Under MCR 2.312, a party served with a request for admissions may:
concede the matter either by express admission or by doing nothing, in which event the matter is deemed admitted after a specified period. The party also may deny the matter, in whole or in part, explain why it neither can admit nor deny the matter, or object to the request. [Radtke v Miller, Canfield, Paddock &Stone, 453 Mich. 413, 419; 551 N.W.2d 698 (1996) (footnotes omitted).]
Answers or objections to admissions must be filed "within 28 days after service of the request, or within a shorter or longer time as the court may allow...." MCR 2.312(B)(1). "[W]here a party served with a request for admissions neither answers nor objects to the request, the matters in the request are deemed admitted." Medbury v Walsh, 190 Mich.App. 554, 556; 476 N.W.2d 470 (1991). "A matter which is admitted is considered conclusively established unless the trial court, on motion, permits withdrawal or amendment for good cause shown." Employers Mut Cas Co v Petroleum Equip, Inc, 190 Mich.App. 57, 62; 475 N.W.2d 418 (1991), citing MCR 2.312(D)(1).

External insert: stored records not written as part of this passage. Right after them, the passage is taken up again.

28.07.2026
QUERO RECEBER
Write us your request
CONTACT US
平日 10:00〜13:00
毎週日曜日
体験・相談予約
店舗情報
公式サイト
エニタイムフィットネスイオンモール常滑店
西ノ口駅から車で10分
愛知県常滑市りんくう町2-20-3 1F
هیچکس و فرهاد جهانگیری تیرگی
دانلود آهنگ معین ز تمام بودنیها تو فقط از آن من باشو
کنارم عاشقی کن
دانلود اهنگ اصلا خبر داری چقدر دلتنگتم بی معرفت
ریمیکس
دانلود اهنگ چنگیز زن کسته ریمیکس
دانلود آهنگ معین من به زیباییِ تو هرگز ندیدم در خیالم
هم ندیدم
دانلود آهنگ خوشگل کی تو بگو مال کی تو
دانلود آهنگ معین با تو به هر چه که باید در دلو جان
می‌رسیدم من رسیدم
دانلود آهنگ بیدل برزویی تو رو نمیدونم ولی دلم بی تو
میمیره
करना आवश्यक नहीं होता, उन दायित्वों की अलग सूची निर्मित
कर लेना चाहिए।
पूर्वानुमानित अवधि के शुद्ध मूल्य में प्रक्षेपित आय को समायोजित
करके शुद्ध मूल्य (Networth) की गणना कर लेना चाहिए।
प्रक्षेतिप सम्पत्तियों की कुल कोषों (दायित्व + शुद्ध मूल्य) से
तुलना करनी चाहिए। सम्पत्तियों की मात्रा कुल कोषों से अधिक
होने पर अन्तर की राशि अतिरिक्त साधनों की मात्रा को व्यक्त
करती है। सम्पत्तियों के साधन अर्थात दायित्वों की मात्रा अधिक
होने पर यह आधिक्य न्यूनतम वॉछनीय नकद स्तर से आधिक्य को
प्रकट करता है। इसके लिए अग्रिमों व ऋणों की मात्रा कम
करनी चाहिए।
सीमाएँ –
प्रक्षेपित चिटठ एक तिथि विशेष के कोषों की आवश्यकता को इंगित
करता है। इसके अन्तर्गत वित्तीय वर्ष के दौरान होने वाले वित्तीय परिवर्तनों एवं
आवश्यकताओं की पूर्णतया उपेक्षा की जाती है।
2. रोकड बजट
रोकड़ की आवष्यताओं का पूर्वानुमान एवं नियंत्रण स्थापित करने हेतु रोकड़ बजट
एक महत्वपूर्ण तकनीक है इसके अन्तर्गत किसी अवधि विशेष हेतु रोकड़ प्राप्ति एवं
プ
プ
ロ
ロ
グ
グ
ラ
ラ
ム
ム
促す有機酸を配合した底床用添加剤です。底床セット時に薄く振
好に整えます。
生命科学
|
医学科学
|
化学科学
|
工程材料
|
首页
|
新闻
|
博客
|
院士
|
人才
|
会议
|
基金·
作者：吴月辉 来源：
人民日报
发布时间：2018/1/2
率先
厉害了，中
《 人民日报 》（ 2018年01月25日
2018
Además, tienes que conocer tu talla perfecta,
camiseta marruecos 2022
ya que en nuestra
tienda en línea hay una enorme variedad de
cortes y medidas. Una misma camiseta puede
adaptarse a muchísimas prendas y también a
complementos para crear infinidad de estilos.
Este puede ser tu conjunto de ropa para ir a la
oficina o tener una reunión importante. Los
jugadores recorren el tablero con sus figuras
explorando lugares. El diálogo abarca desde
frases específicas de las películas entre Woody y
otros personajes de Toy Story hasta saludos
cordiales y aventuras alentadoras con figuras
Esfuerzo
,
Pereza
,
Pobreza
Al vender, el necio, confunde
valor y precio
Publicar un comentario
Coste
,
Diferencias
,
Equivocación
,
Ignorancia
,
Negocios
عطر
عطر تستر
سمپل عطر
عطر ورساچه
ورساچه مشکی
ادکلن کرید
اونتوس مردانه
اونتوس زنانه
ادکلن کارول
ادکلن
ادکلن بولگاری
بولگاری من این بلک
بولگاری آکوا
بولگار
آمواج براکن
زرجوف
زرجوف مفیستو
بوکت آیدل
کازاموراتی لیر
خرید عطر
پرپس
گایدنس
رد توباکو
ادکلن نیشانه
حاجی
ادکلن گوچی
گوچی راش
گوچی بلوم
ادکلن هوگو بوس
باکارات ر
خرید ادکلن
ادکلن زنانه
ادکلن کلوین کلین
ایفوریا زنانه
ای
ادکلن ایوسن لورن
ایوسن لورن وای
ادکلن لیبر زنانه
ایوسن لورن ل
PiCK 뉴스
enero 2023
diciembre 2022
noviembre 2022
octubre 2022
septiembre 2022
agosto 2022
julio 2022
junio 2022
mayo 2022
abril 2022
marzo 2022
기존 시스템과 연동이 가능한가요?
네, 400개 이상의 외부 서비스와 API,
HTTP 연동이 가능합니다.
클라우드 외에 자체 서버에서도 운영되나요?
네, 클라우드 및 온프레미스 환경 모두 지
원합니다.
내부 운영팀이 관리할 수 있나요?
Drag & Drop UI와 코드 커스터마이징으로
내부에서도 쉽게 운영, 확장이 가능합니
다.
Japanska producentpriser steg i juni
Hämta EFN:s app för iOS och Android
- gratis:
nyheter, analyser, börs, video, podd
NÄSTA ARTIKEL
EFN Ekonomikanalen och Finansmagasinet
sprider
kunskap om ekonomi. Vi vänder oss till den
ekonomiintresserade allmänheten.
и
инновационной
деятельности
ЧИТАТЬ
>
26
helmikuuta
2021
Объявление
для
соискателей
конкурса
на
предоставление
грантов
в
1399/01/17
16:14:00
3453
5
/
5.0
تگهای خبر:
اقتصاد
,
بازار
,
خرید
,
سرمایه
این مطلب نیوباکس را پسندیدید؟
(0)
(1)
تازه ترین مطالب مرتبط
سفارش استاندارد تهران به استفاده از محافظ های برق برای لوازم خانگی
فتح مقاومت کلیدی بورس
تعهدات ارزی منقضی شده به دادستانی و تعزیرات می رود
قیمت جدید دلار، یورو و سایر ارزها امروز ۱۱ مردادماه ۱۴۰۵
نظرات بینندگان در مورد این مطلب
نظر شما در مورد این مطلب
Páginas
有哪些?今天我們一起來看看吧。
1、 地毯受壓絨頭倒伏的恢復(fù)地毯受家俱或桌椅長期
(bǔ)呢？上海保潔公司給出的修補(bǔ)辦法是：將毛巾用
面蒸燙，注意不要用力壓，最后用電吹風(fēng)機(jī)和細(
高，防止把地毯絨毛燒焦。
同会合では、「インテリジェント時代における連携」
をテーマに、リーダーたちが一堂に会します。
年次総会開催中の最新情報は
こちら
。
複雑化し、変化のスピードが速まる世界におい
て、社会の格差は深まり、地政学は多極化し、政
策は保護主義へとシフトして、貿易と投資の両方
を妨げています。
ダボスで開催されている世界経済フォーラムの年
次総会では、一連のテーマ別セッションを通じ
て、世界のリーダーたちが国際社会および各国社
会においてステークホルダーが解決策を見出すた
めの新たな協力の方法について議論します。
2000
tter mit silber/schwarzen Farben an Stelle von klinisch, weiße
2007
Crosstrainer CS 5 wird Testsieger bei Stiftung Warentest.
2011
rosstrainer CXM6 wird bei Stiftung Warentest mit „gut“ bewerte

"Summary disposition is appropriate under MCR 2.116(C)(10) if there is no genuine issue regarding any material fact and the moving party is entitled to judgment as a matter of law." West v Gen Motors Corp, 469 Mich. 177, 183; 665 N.W.2d 468 (2003). "[T]he court rule governing motions for summary disposition, MCR 2.116, expressly allows a motion brought under subsection [(C)](7) or (10) to be supported by affidavits, depositions, admissions, or other documentary evidence." Employers Mut Cas Co, 190 Mich.App. at 62, citing MCR 2.116(G). "[T]he admissions resulting from a failure to answer a request for admissions may form the basis for summary disposition." Medbury, 190 Mich.App. at 556.
In this case, the trial court erred by granting summary disposition based on its incorrect conclusion that plaintiff never responded to defendants' admission requests. Because plaintiff filed a timely response, denying most of defendants' requests as untrue, it was improper for the trial court to conclude the requests were admitted. It follows that the trial court also abused its discretion by denying plaintiff's motion for reconsideration after incorrectly concluding that plaintiff failed to timely respond to defendants' request for admissions. See In re Ingham Co Treasurer for Foreclosure, 331 Mich.App. 74, 77; 951 N.W.2d 85 (2020).
Plaintiff's only admission was that he was not the initial incorporator of the business. Plaintiff stated, however, that he inherited the business and all of its assets.
Defendants argue that even if the trial court erred regarding the admissions, this Court should still affirm the trial court's order granting summary disposition under MCR 2.116(C)(10) because plaintiff failed to produce evidence proving that he owned the alleged stolen jewelry. However, the trial court did not address this issue and the record is insufficient to allow for its proper consideration on appeal. See Hines v Volkswagen of Am, Inc, 265 Mich.App. 432, 443-444; 695 N.W.2d 84 (2005).
Reversed and remanded for further proceedings consistent with this opinion. We do not retain jurisdiction.